(ASSIGNMENT):
Only the closing portion of the entries is to be reproduced: the line containing "funcionalidad del espacio o incluso" through the very last line, exactly as written.
★ ★ ★
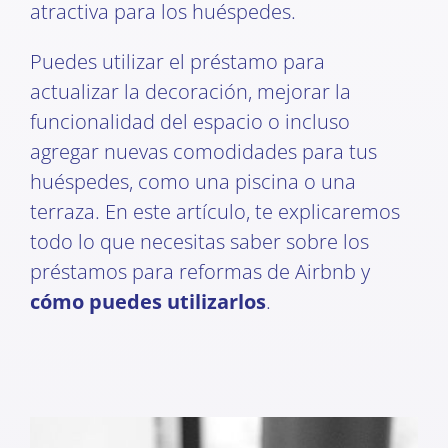
atractiva para los huéspedes.
Puedes utilizar el préstamo para
actualizar la decoración, mejorar la
funcionalidad del espacio o incluso
agregar nuevas comodidades para tus
huéspedes, como una piscina o una
terraza. En este artículo, te explicaremos
todo lo que necesitas saber sobre los
préstamos para reformas de Airbnb y
cómo puedes utilizarlos
.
★ ★ ★
(RESPONSE TO THE EXERCISE):
funcionalidad del espacio o incluso
agregar nuevas comodidades para tus
huéspedes, como una piscina o una
terraza. En este artículo, te explicaremos
todo lo que necesitas saber sobre los
préstamos para reformas de Airbnb y
cómo puedes utilizarlos
.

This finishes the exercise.